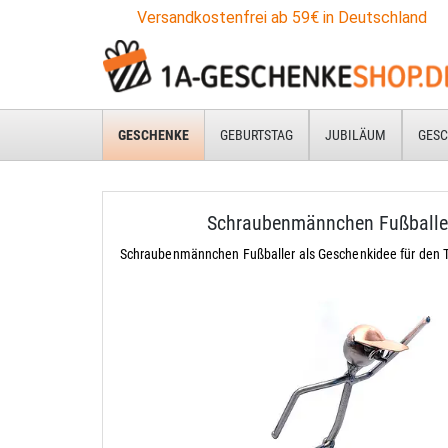
Versandkostenfrei ab 59€ in Deutschland
GESCHENKE
GEBURTSTAG
JUBILÄUM
GESC
Schraubenmännchen Fußballe
Schraubenmännchen Fußballer als Geschenkidee für den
:::::
Requirement | Which lines contain "Schraubenmännchen"? Copy each of them from the listing.

Exercise result |
Schraubenmännchen Fußballe
Schraubenmännchen Fußballer als Geschenkidee für den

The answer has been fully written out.